PROBLEM. This exercise asks for every line of the material that includes the word "Comment".

RECORD SET.
== == ==

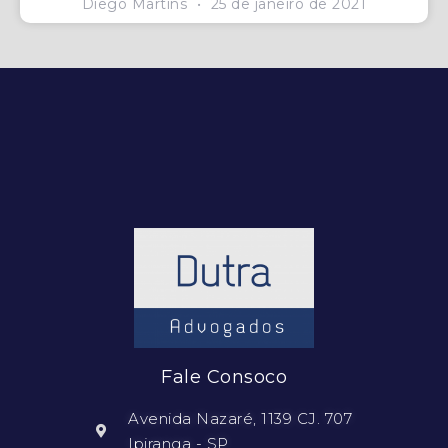
Diego Martins
25 de janeiro de 2021
Fale Consoco
Avenida Nazaré, 1139 CJ. 707
Ipiranga - SP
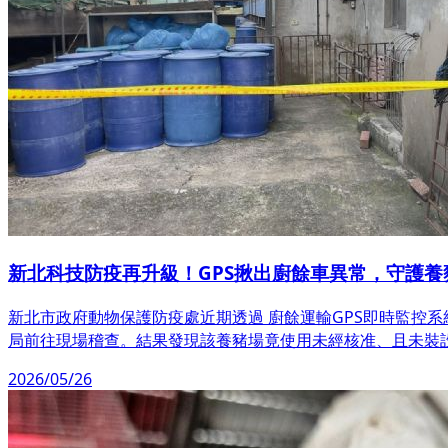
新北科技防疫再升級！GPS揪出廚餘車異常，守護養
新北市政府動物保護防疫處近期透過 廚餘運輸GPS即時監控
局前往現場稽查。結果發現該養豬場竟使用未經核准、且未裝設
2026/05/26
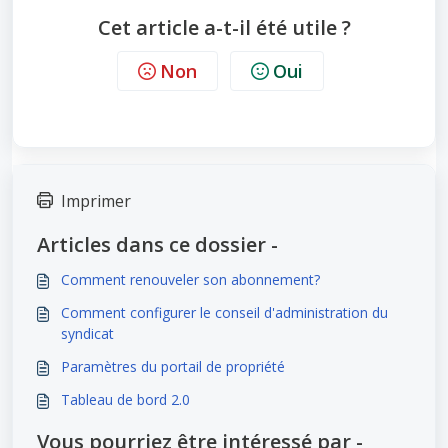
Cet article a-t-il été utile ?
Non
Oui
Imprimer
Articles dans ce dossier -
Comment renouveler son abonnement?
Comment configurer le conseil d'administration du
syndicat
Paramètres du portail de propriété
Tableau de bord 2.0
Vous pourriez être intéressé par -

== == ==

ANSWER BELOW.
Comment renouveler son abonnement?
Comment configurer le conseil d'administration du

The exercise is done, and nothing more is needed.